- _Activity_: Please give the entries below again exactly, omitting every picture.

Start of Block

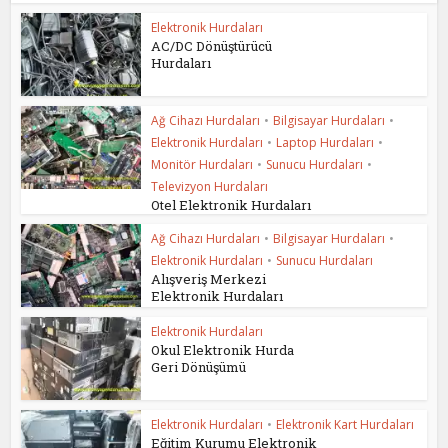
Elektronik Hurdaları
AC/DC Dönüştürücü
Hurdaları
Ağ Cihazı Hurdaları
•
Bilgisayar Hurdaları
•
Elektronik Hurdaları
•
Laptop Hurdaları
•
Monitör Hurdaları
•
Sunucu Hurdaları
•
Televizyon Hurdaları
Otel Elektronik Hurdaları
Ağ Cihazı Hurdaları
•
Bilgisayar Hurdaları
•
Elektronik Hurdaları
•
Sunucu Hurdaları
Alışveriş Merkezi
Elektronik Hurdaları
Elektronik Hurdaları
Okul Elektronik Hurda
Geri Dönüşümü
Elektronik Hurdaları
•
Elektronik Kart Hurdaları
Eğitim Kurumu Elektronik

End of Block

- _Answer to this task_:
Elektronik Hurdaları
AC/DC Dönüştürücü
Hurdaları
Ağ Cihazı Hurdaları
•
Bilgisayar Hurdaları
•
Elektronik Hurdaları
•
Laptop Hurdaları
•
Monitör Hurdaları
•
Sunucu Hurdaları
•
Televizyon Hurdaları
Otel Elektronik Hurdaları
Ağ Cihazı Hurdaları
•
Bilgisayar Hurdaları
•
Elektronik Hurdaları
•
Sunucu Hurdaları
Alışveriş Merkezi
Elektronik Hurdaları
Elektronik Hurdaları
Okul Elektronik Hurda
Geri Dönüşümü
Elektronik Hurdaları
•
Elektronik Kart Hurdaları
Eğitim Kurumu Elektronik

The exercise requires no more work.